Hit I was, by a terribly time wasteful spambot pushing weight loss ads. Yes, my Recaptcha did send them to my spam folder for analysis, but it was still a lot. I just wished they would simply stop. All the comment spammers were pushing weight loss. I’m sure they are telling me something about my slightly widening girth, but I am already making amends. There is no need for added pressure, nor waste of bandwidth and technology.
Fool, it would, an automated anti-bot system, because humans are more intelligent than bots. They are innovative, in their evil genius way. Computer security is all about the arms race. The better the methods, the better the counter measures, and then it repeats. No security measure is foolproof for very long.
IPVNow.com has a slew of host names that when you look them up, resolve successfully and all point to the same IP address, 126.96.36.199. This misdirection is what would fool the anti-bot software, because this IP is real and it points to a valid company, Trellian, which owns IPVNow.com. But banning this single IP does not stop the content scraping. Each host name has its own IP address that uses ISPs Ubiquity and Nobis. These are the IPs you need to ban.
This host name is constantly scraping my site, but when I look it up it does not resolve. Searches on Google reveal that they seem to change their IP address very often. Many other sites are getting spammed and content scraped by this host. I have no alternative than to ban the whole IP range of customer.worldstream.nl.
I read my raw access log and the first column provides me with an IP address or host name. This first column is usually enough to target the specific IP that is errant, and I ban the last IP octet of 256 addresses.

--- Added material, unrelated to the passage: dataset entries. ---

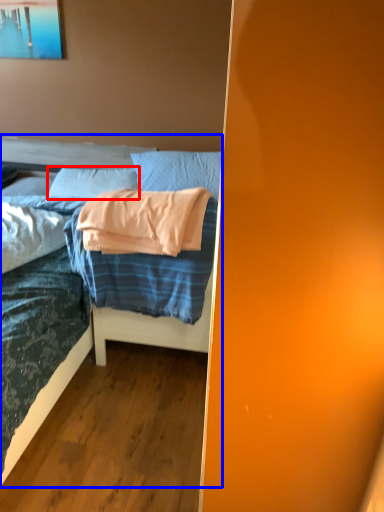 Question: Which of the following is the closest to the observer, pillow (highlighted by a red box) or bed (highlighted by a blue box)?

Choices:
 (A) pillow
 (B) bed

Answer: (B) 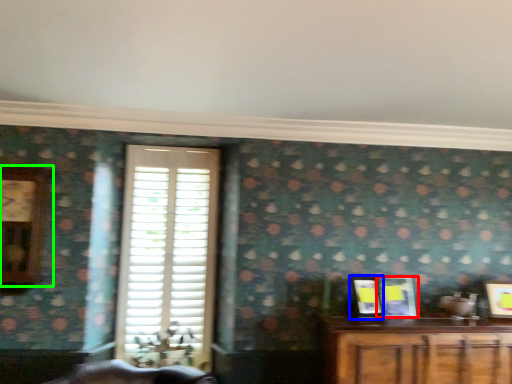 Question: Which object is positioned closest to picture frame (highlighted by a red box)? Select from picture frame (highlighted by a blue box) and clock (highlighted by a green box).

Choices:
 (A) picture frame
 (B) clock

Answer: (A) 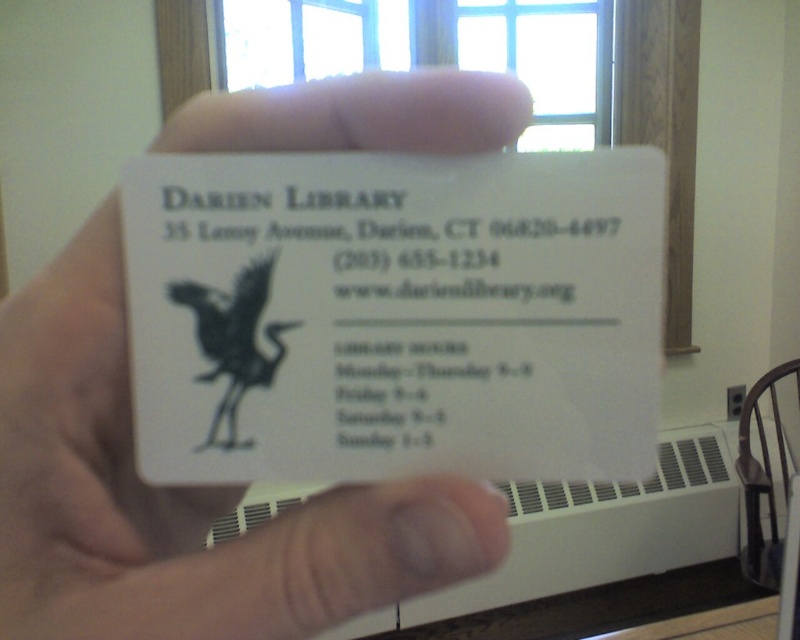 Is white paper card at center taller than white matte card at center?

No.

Who is shorter, white paper card at center or white matte card at center?

white paper card at center is shorter.

Who is more forward, (x=260, y=376) or (x=456, y=506)?

Point (x=456, y=506)

This screenshot has width=800, height=640. Find the location of `white paper card at center`. white paper card at center is located at coordinates (396, 316).

The height and width of the screenshot is (640, 800). What do you see at coordinates (396, 316) in the screenshot? I see `white paper card at center` at bounding box center [396, 316].

In the scene shown: Which is below, white paper card at center or black matte bird at center?

black matte bird at center is below.

Is point (654, 192) farther from viewer compared to point (256, 353)?

No, it is in front of (256, 353).

The width and height of the screenshot is (800, 640). I want to click on white paper card at center, so click(396, 316).

Is point (44, 536) positioned in front of point (249, 275)?

That is True.

At what (x,y) coordinates should I click in order to perform the action: click on white matte card at center. Please return your answer as a coordinate pair (x, y). Image resolution: width=800 pixels, height=640 pixels. Looking at the image, I should click on (180, 499).

Between point (228, 598) and point (256, 285), which one is positioned behind?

These host names try hard to evade detection of their IP addresses, in order to scrape content and sometimes break into from web sites. They have specifically scraped mine and so I hunted them down and banished them. Often times the unix host command returns nothing, so research is required. This usually works.
0x667.crypt.gy came back with a host lookup of 188.8.131.52, OVH. I cannot verify this IP address. Research is inconclusive. This guy uses a Microsoft server error code “1639 (0x667). Invalid command line argument” in his hostname.
These user agents, or bots, somehow fool and subvert my .htaccess user agent rules and continue to scrape my site. I’ve looked at my htaccess user agent rule many times and don’t know why. The next step is to ban their IP.
AhrefsBot is a large content scraper that hits my site hard, reads robots.txt but ignores it, fools my htaccess, bot is “Mozilla/5.0 (compatible; AhrefsBot/5.0; +http://ahrefs.com/robot/)”
OVH 184.108.40.206 – 220.127.116.11
OVH 18.104.22.168 – 22.214.171.124
OVH 126.96.36.199 – 188.8.131.52
Spammers are never welcome, clutter up your comments and are a pain in the arse. They blow through your bandwidth, which then gets your ISP on your tail asking you to upgrade your account type. This costs you money. Here are some dual IP strategies that I found in analyzing my WordPress site’s comments.
Pain in the butt, no doubt, is this spammer. He’s been spamming my blog for the last 6 months and whatever I did in my ban manager, it would not ban. I got mad enough to track him down, figure out how he does it, and hopefully ban him. Take a look at the audit trail he left me in my WordPress Akismet anti-spam filter. I am very thankful that Akismet stopped him from wrecking my blog, and I’ll be more careful and vigilant from now on.